Пик проснулся с первыми лучами солнца. Мерный гул голосов и шорох шагов заполнили коридоры: слуги суетились, вычищая дом до блеска. А с кухни, которая находилась в глубине скалы, потянулись пряные ароматы, настойчиво просачиваясь под мою дверь. Я заперла ее на замок прежде, чем Эсса успела ворваться в спальню с ворохом платьев, которые я не хотела надевать, – вот уже многие дни моей излюбленной одеждой оставались только ночные сорочки.
Кстати, сколько прошло этих дней? Недели, месяцы? Я потеряла им счет – в пустоте время тянулось нескончаемо долго.

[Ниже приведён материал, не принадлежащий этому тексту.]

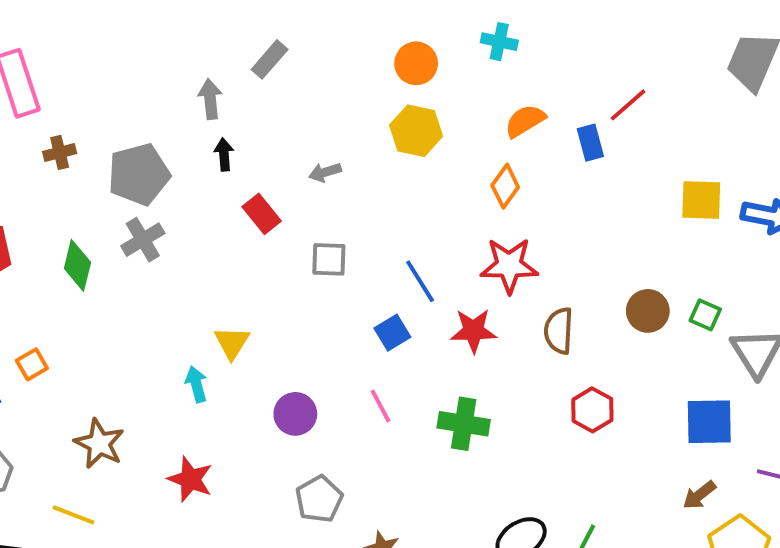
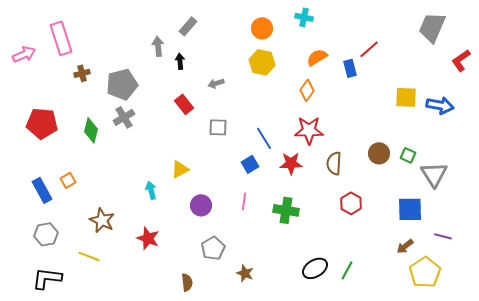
black arrow: (224, 154) -> (180, 61), moved
yellow triangle: (232, 343) -> (180, 169), moved, turned 30
pink line: (380, 406) -> (244, 201), turned 36

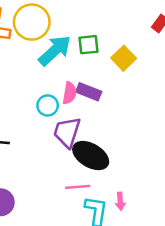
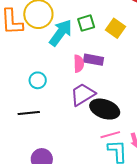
cyan circle: (48, 105) -> (38, 80), moved
purple trapezoid: (67, 132) -> (83, 94), turned 52
pink line: (78, 187) -> (110, 135), moved

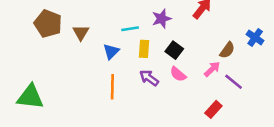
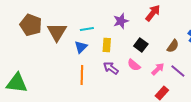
cyan line: (130, 29) -> (87, 29), moved
brown triangle: (81, 32) -> (57, 32), size x1.5
black square: (174, 50) -> (141, 45), moved
pink arrow: (212, 69) -> (158, 69), moved

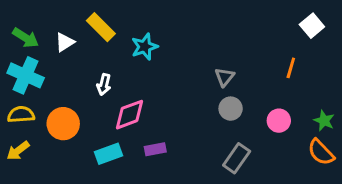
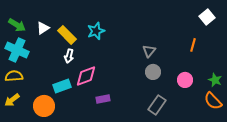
yellow rectangle: (101, 27) -> (67, 35), moved
orange circle: (63, 124) -> (44, 106), moved
cyan rectangle: (108, 154) -> (62, 86), moved

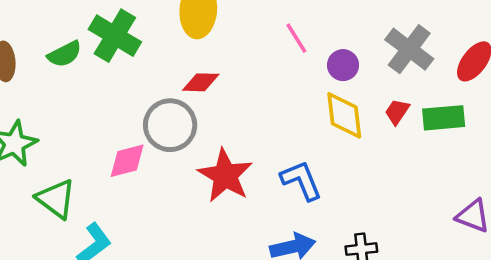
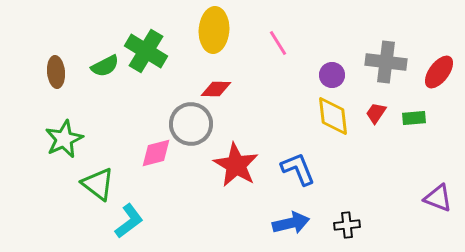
pink line: (296, 38) -> (278, 43), moved
gray cross: (409, 49) -> (386, 62), turned -30
green rectangle: (444, 118) -> (414, 118), size x0.7

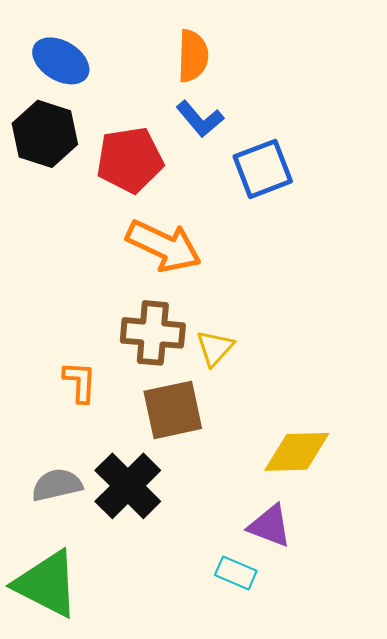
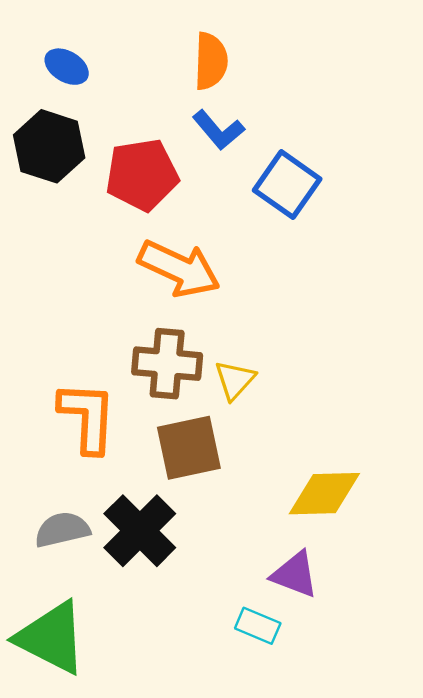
blue ellipse: (61, 61) -> (67, 67), size x0.7
blue square: (263, 169) -> (287, 185), turned -34
orange L-shape: (80, 382) -> (87, 417), size x1.6

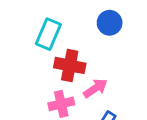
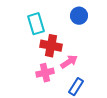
cyan rectangle: (48, 34) -> (36, 24), turned -40

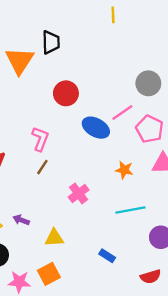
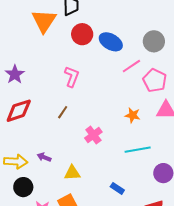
red circle: (66, 93) -> (82, 34), moved
blue ellipse: (96, 128) -> (111, 42), moved
pink L-shape: (40, 139) -> (72, 77), moved

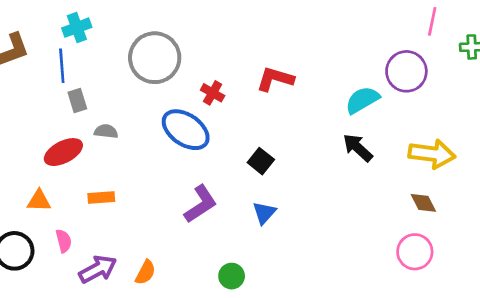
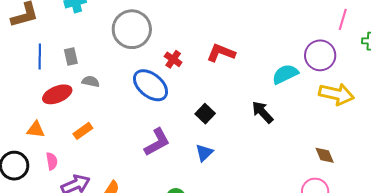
blue line: (62, 66) -> (40, 57), moved
black arrow: (358, 148) -> (262, 112), moved
yellow arrow: (432, 154) -> (337, 94), moved
orange rectangle: (101, 198) -> (83, 131), turned -36

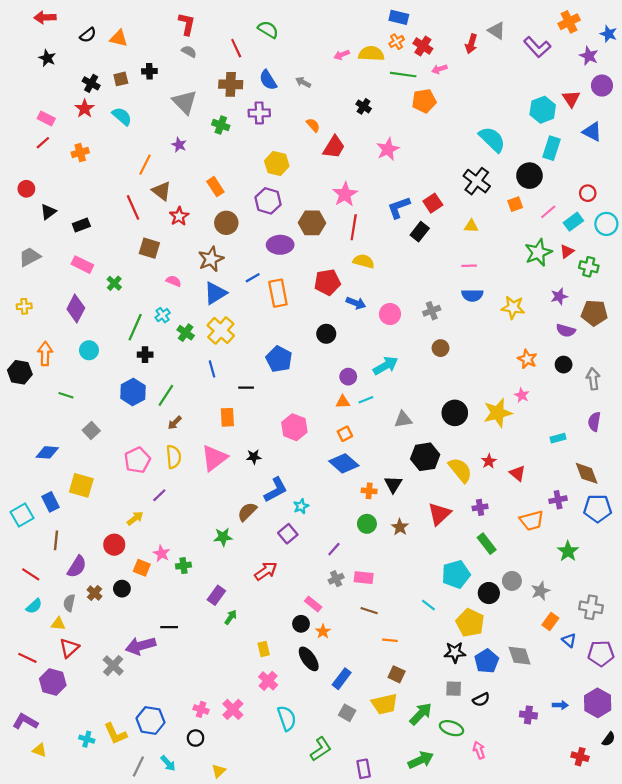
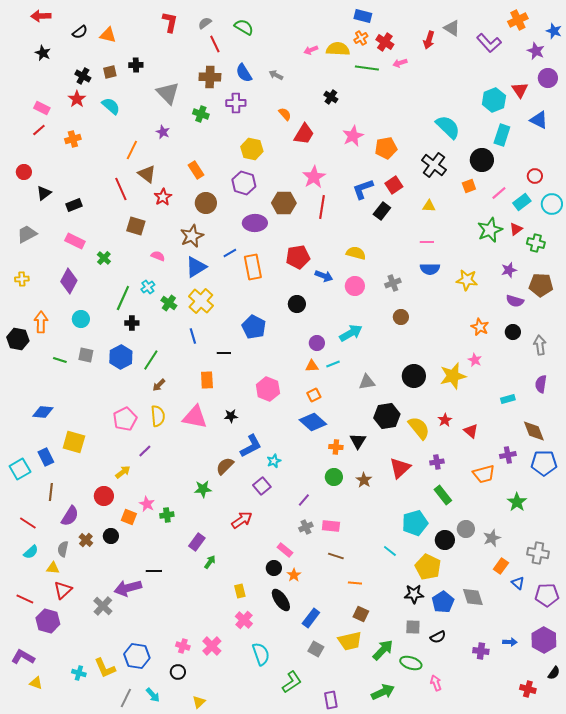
gray semicircle: (189, 51) -> (205, 23), moved, turned -64
orange pentagon: (424, 101) -> (386, 148), moved
yellow semicircle: (364, 261) -> (356, 253), moved
gray square: (91, 430) -> (86, 355), moved, turned -35
pink triangle: (214, 458) -> (195, 417), turned 48

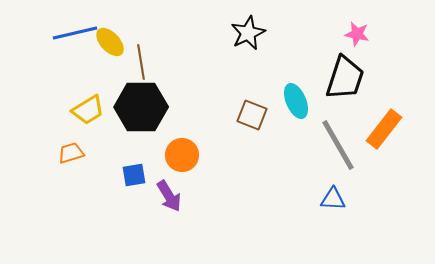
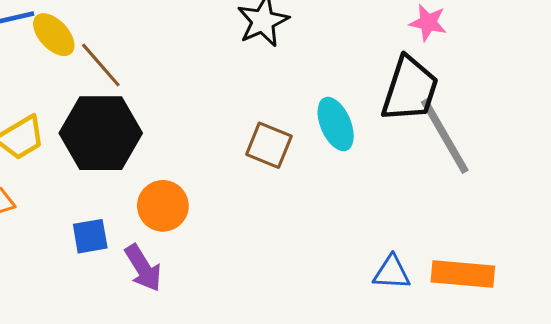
brown line: (141, 62) -> (101, 65), turned -32
orange rectangle: (384, 129) -> (463, 274), moved, turned 57
gray line: (338, 145) -> (445, 136), moved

Свернувшись на кровати, я крепко прижимала к груди пуховую подушку, будто могла ею заткнуть зияющую под ребрами дыру. Друзья пытались пробиться ко мне до самого вечера, но стоило оркестру заиграть в главном зале, как мои двери перестали сотрясаться от требовательных ударов. Теперь я могла насладиться одиночеством, но что-то не давало мне покоя и неутомимо тянуло за порог.
Не выдержав, я накинула поверх сорочки шелковый халат в пол и повернула в дверях ключ. Повязок на руках я больше не носила: старые шрамы казались бессмысленными на фоне моей расколотой души, трещину в которой не могла скрыть ни одна лента. Даже если я завернусь с ног до головы в тяжелое одеяло, то сквозняк, тянущий из пустоты, сорвет его с моих плеч.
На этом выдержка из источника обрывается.